Mary Ellen scoffed at that. “Harmless? Have you looked at it? It’s morbid. All those pictures of ghosts and ghouls.”
“Which is catnip to someone his age. Every boy goes through a spooky phase. He’ll outgrow it.”
But it doesn’t seem like a phase to Mary Ellen. Billy behaves likesomeone obsessed, talking about ghosts constantly. She was appalled when Blake helped him dress up as one for Halloween. She couldn’t understand why a boy as sweet as Billy would admire something so scary.
It worries her, the way he’s changing. She’d always thought of Andy as taking after her husband—smart, sly, even a little aloof and a bit of a loner. Until recently, she assumed that Billy took after her. Sensitive. So unlike the other boys in the neighborhood. So much like how she used to be. Well, how she still is. Over the years, she’s learned how to tamp down her eccentricities, act like all the other moms, pretend to be normal.
As a little girl, she had been the school oddball. Not a total outcast. Her classmates seemed to like her well enough. But there was always something off about her. Something that kept her from being fully embraced by her peers.
Mary Ellen’s mother told her, not unkindly, that she felt too much. That it ran in the family. “Our emotions run deep,” she said when Mary Ellen was about Andy’s age.
A perfect example is her porcelain doll, Stacy, which she received for Christmas when she was eight.

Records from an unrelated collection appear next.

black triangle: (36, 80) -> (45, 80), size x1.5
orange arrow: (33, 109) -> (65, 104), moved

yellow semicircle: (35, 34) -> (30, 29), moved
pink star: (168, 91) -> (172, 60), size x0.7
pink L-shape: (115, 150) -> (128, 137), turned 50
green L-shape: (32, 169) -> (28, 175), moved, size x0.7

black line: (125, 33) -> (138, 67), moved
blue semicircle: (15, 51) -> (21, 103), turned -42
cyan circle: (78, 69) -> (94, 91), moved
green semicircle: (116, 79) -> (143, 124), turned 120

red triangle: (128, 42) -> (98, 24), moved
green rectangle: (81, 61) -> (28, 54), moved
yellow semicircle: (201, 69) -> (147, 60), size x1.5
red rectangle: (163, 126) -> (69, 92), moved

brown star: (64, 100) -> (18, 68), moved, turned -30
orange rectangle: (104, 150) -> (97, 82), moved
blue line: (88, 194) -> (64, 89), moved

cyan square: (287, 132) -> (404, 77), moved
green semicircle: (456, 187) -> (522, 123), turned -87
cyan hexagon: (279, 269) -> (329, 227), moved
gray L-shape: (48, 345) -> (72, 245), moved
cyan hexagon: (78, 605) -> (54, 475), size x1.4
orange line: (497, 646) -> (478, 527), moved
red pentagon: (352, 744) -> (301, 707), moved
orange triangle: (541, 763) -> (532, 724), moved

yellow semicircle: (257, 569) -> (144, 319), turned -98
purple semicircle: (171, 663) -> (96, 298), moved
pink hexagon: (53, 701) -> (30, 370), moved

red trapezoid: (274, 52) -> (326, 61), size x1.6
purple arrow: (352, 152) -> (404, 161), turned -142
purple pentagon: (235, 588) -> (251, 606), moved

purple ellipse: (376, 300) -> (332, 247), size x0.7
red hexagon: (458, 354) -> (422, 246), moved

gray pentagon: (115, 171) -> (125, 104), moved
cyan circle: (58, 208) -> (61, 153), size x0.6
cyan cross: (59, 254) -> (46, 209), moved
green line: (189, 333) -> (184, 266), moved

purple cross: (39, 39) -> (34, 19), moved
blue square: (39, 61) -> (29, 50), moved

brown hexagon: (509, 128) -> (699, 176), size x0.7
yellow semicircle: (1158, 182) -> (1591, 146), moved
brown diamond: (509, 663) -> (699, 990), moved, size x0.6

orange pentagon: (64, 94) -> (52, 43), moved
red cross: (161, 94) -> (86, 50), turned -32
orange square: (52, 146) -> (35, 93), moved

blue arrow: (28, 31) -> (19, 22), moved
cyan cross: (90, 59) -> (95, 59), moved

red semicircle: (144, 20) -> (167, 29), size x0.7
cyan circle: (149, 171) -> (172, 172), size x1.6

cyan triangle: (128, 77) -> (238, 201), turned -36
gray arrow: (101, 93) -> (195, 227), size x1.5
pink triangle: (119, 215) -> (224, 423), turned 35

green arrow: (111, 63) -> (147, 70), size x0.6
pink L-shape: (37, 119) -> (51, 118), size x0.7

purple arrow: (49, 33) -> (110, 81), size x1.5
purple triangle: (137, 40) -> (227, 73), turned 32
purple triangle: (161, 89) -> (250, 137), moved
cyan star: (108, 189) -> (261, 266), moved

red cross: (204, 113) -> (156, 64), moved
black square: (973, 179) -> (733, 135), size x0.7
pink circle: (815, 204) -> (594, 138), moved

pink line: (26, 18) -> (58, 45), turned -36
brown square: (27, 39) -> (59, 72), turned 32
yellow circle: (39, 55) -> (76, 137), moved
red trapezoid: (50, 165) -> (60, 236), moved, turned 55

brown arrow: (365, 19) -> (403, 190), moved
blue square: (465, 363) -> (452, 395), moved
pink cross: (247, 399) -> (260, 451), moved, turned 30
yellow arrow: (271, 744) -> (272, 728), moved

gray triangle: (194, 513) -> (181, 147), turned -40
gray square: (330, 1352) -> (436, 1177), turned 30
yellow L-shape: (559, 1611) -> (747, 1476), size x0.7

“Be very gentle with her,” Mary Ellen’s mother told her as she held Stacy for the first time. “She’s fragile.”
Mary Ellen didn’t know what that word meant, and when she asked, the answer disturbed her.
“That she can break very easily,” her mother said. “One wrong move and the whole doll will shatter and be lost forever.”
Despite this very dire warning, Mary Ellen loved Stacy. She kept the doll on a shelf opposite her bed so Stacy was the first thing she saw in the morning and the last thing she saw at night. When Mary Ellen took Stacy down from the shelf, it was only to gently cradle her for a few minutes. She knew it was too risky to do more than that, just asshe knew that, no matter how careful she was, there’d come a day when Stacy would break and be no more. In Mary Ellen’s mind, it wasn’t a matter of if but of when.
By high school, she’d learned to hide her constant fear enough to get by. She wasn’t exactly popular, but she had a few friends, she dated a few boys, and, most important, she blended in. But just because she hid the worry didn’t mean it had gone away. It was still there. A monster lurking in the dark, waiting to come out at the most unpredictable moments.
Tonight, for instance.
As Billy packs, Mary Ellen calls her husband, who’s away at a conference in Boston. Another source of concern. Boston’s so big and the drive difficult and the people, well, Mary Ellen feels bad stereotyping an entire city’s population, but she’s heard that they’re rude.
“Do you really think I should let Billy camp over at Ethan’s house?” she says.
Blake’s answer—“I don’t see why not”—doesn’t surprise Mary Ellen in the least. He’s always been more laid-back than her, a trait she finds both necessary and mystifying. Both of them can’t be strung tighter than a tennis racket. Yet she also can’t fathom how Blake manages to glide through life mostly worry-free.
“But there was a stranger roaming the neighborhood yesterday,” she says. “Maybe he’s still here, lurking.”
“It’s not like Billy’s camping alone in the woods,” Blake says. “He’ll be with Ethan in Fred and Joyce’s backyard. I’m sure they’ll keep an eye on things.”
When the call ends, Mary Ellen still hasn’t decided what to do. But then Billy comes downstairs, a rolled-up sleeping bag under his arm and his mood still unreadable.
“Are you sure you feel up to it tonight?” she says. “There’s always next Friday.”